Data sent to and from the cloud must have built-in protections to ensure a successful journey from the client to the datacentre and back. Encryption is an essential component to data security. An ideal security policy would dictate that data is encrypted on-premise at a company’s site, en route to the cloud storage provider and at rest at the provider’s site. In the case of using removable storage for initial cloud seeding, in addition to applying industry standard encryption, an SMB should ensure that the actual removable drive is packed properly or built for durability to withstand multiple shipments. Many storage vendors now provide removable hard disk drives that are rugged and built for transport.

The opportunity for SMBs

As data volumes increase, so will the pressure for SMB IT departments to ensure backup and recovery of that data.

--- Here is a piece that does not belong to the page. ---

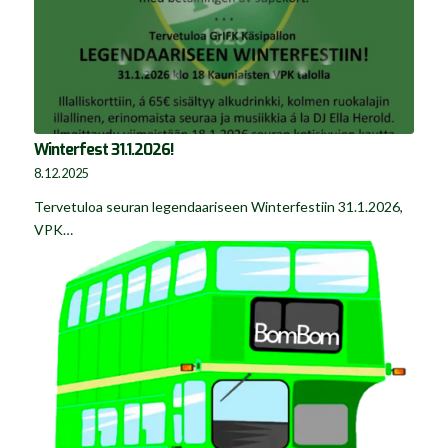
Winterfest 31.1.2026!
8.12.2025
Tervetuloa seuran legendaariseen Winterfestiin 31.1.2026,
VPK…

Perhaps considering the expected growing SMB IT spending – as noted by Gartner in its January 2012 Forecast Analysis – online cloud-based backup vendors have taken steps to adopt a solid initial seeding practice for fast initial backups and rapid restores. If a cloud storage provider further passes the security test, SMBs can finally feel comfortable beginning to weave online backup into their data protection strategy to reduce costs and downtime.

Online backup provides a foray into the cloud, satisfying the c-level interest in yielding cost savings while optimising data protection however it is important that the SMB carefully considers the vendor, the MSP and the regulations before diving into the cloud.